Hoverfly's core functionality is to capture requests and responses ("traffic") to create API simulations.

Request response pairs

When you capture traffic using Hoverfly's capture_mode and export resulting the simulation to JSON, you will see request response pairs:

{
  "response": {
    "status": 200,
    "body": "body here",
    "encodedBody": false,
    "headers": {
      "Content-Type": ["text/html; charset=utf-8"]
    }
  },
  "request": {
    "requestType": "recording",
    "path": "/",
    "method": "GET",
    "destination": "myhost.io",
    "scheme": "https",
    "query": "",
    "body": "",
    "headers": {
      "Accept": ["text/html,application/xhtml+xml,application/xml;q=0.9,image/webp,*/*;q=0.8"],
      "User-Agent": ["Mozilla/5.0 (Macintosh; Intel Mac OS X 10_11_6) AppleWebKit/537.36 (KHTML, like Gecko) Chrome/52.0.2743.116 Safari/537.36"]
    }
  }
}

Notice the "response" and "request" key values in the document above.
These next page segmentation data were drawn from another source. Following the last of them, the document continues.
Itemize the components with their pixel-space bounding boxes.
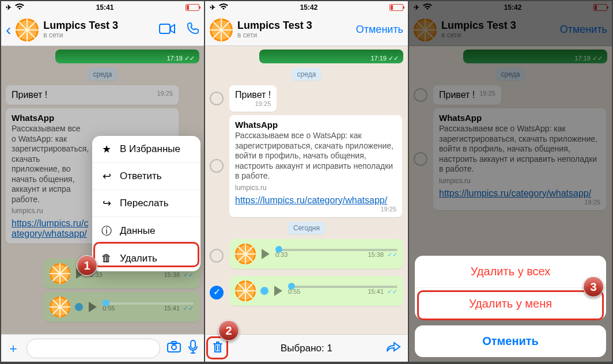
- menu-label: Данные: [120, 225, 155, 237]
- voice-avatar: [235, 280, 256, 301]
- menu-label: Переслать: [120, 198, 169, 209]
- battery-icon: [186, 4, 199, 11]
- message-hello[interactable]: Привет ! 19:25: [229, 85, 277, 112]
- prev-image-bubble[interactable]: 17:19 ✓✓: [55, 50, 199, 63]
- highlight-delete-for-me: [417, 290, 604, 320]
- mic-icon: [260, 287, 268, 295]
- menu-label: В Избранные: [120, 143, 180, 155]
- chat-status: в сети: [43, 32, 154, 39]
- mic-icon: [75, 303, 83, 311]
- svg-rect-4: [191, 340, 195, 348]
- date-separator: среда: [292, 68, 322, 81]
- voice-call-button[interactable]: [187, 22, 199, 38]
- play-icon[interactable]: [274, 286, 282, 296]
- wifi-icon: [219, 3, 228, 12]
- message-time: 19:25: [157, 90, 173, 97]
- chat-nav-bar: ‹ Lumpics Test 3 в сети: [1, 14, 204, 46]
- screenshot-1: ✈ 15:41 ‹ Lumpics Test 3 в сети 17:19 ✓✓…: [1, 1, 204, 362]
- link-preview-desc: Рассказываем все о WatsApp: как зарегист…: [235, 131, 396, 181]
- select-radio[interactable]: [210, 92, 224, 105]
- select-radio-checked[interactable]: [210, 286, 224, 299]
- chat-body: 17:19 ✓✓ среда Привет ! 19:25 WhatsApp Р…: [205, 46, 408, 334]
- callout-3: 3: [583, 276, 604, 297]
- airplane-mode-icon: ✈: [6, 3, 12, 12]
- video-call-button[interactable]: [159, 22, 175, 37]
- message-text: Привет !: [235, 90, 271, 100]
- chat-title[interactable]: Lumpics Test 3: [43, 20, 154, 32]
- date-separator: среда: [88, 68, 118, 81]
- ios-status-bar: ✈ 15:42: [205, 1, 408, 14]
- prev-image-bubble[interactable]: 17:19 ✓✓: [259, 50, 403, 63]
- status-time: 15:41: [96, 3, 114, 12]
- voice-message-2[interactable]: 0:5515:41✓✓: [229, 276, 403, 306]
- message-input[interactable]: [27, 339, 160, 358]
- menu-label: Ответить: [120, 170, 162, 182]
- sheet-cancel[interactable]: Отменить: [415, 325, 606, 357]
- avatar[interactable]: [210, 18, 233, 41]
- link-url[interactable]: https://lumpics.ru/category/whatsapp/: [235, 195, 387, 205]
- voice-track[interactable]: [103, 302, 194, 305]
- date-separator: Сегодня: [287, 222, 326, 234]
- message-link-preview[interactable]: WhatsApp Рассказываем все о WatsApp: как…: [229, 115, 402, 217]
- voice-message-2[interactable]: 0:5515:41✓✓: [44, 292, 199, 322]
- back-button[interactable]: ‹: [6, 21, 11, 39]
- link-preview-desc: Рассказываем все о WatsApp: как зарегист…: [12, 124, 86, 204]
- menu-item-favorite[interactable]: ★ В Избранные: [92, 136, 200, 162]
- chat-nav-bar: Lumpics Test 3 в сети Отменить: [205, 14, 408, 46]
- screenshot-3: ✈ 15:42 Lumpics Test 3 в сети Отменить 1…: [409, 1, 612, 362]
- sheet-delete-for-everyone[interactable]: Удалить у всех: [415, 256, 606, 287]
- callout-1: 1: [77, 255, 97, 276]
- chat-title[interactable]: Lumpics Test 3: [237, 20, 351, 32]
- voice-avatar: [50, 297, 70, 317]
- link-url[interactable]: https://lumpics.ru/category/whatsapp/: [12, 218, 91, 239]
- attach-button[interactable]: ＋: [7, 340, 20, 357]
- message-time: 19:25: [255, 100, 271, 107]
- voice-message-1[interactable]: 0:3315:38✓✓: [229, 239, 403, 269]
- voice-track[interactable]: [288, 286, 398, 288]
- battery-icon: [389, 4, 403, 11]
- menu-item-forward[interactable]: ↪ Переслать: [92, 189, 200, 217]
- reply-icon: ↩: [101, 170, 112, 183]
- voice-avatar: [235, 244, 256, 264]
- input-bar: ＋: [1, 334, 204, 362]
- svg-point-2: [172, 345, 176, 350]
- mic-button[interactable]: [188, 340, 198, 357]
- forward-icon: ↪: [101, 197, 112, 210]
- svg-rect-0: [160, 24, 170, 33]
- info-icon: ⓘ: [101, 224, 112, 238]
- message-hello[interactable]: Привет ! 19:25: [6, 85, 179, 105]
- voice-track[interactable]: [275, 249, 398, 251]
- message-time: 19:25: [380, 206, 396, 213]
- link-preview-title: WhatsApp: [12, 113, 173, 123]
- callout-2: 2: [218, 320, 239, 341]
- message-text: Привет !: [12, 90, 47, 100]
- play-icon[interactable]: [262, 249, 270, 259]
- cancel-button[interactable]: Отменить: [356, 24, 403, 36]
- select-radio[interactable]: [210, 159, 224, 173]
- play-icon[interactable]: [89, 302, 97, 312]
- status-time: 15:42: [300, 3, 318, 12]
- highlight-delete-menu: [93, 242, 199, 267]
- wifi-icon: [15, 3, 24, 12]
- airplane-mode-icon: ✈: [210, 3, 215, 12]
- link-preview-title: WhatsApp: [235, 120, 396, 130]
- camera-button[interactable]: [167, 341, 181, 356]
- menu-item-reply[interactable]: ↩ Ответить: [92, 162, 200, 189]
- voice-avatar: [50, 263, 70, 284]
- avatar[interactable]: [16, 18, 39, 41]
- star-icon: ★: [101, 143, 112, 156]
- chat-status: в сети: [237, 32, 351, 39]
- menu-item-info[interactable]: ⓘ Данные: [92, 217, 200, 245]
- ios-status-bar: ✈ 15:41: [1, 1, 204, 14]
- select-radio[interactable]: [210, 249, 224, 263]
- screenshot-2: ✈ 15:42 Lumpics Test 3 в сети Отменить 1…: [205, 1, 408, 362]
- selection-count: Выбрано: 1: [205, 343, 408, 354]
- link-preview-domain: lumpics.ru: [235, 184, 396, 192]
They both contain all of the fields from the original request and response. The headers are also stored.

Please also notice the "requestType" key, with its corresponding "recording" value: this denotes that the request response pair was created while using Hoverfly in capture_mode, and that in simulate_mode, Hoverfly will return this exact response when it receives this request.

Note

Since JSON does not support binary data, binary responses are base64 encoded. This is denoted by the encodedBody field. Hoverfly automatically encodes and decodes the data during the export and import phases.

Matching

Hoverfly simulates APIs by matching responses to incoming requests.

Imagine scanning through a dictionary for a word, and then looking up its definition. Hoverfly does exactly that, but the "word" is the URL that was "recorded" in capture_mode, plus all the fields in the "request" part of the document above, with the exception of the headers.

Note

The reason headers are not included in the match is because they can vary depending on the client.

This one-to-one matching strategy is extremely fast, but in some cases you may want Hoverfly to return a single response for more than one request. This is possible using templates.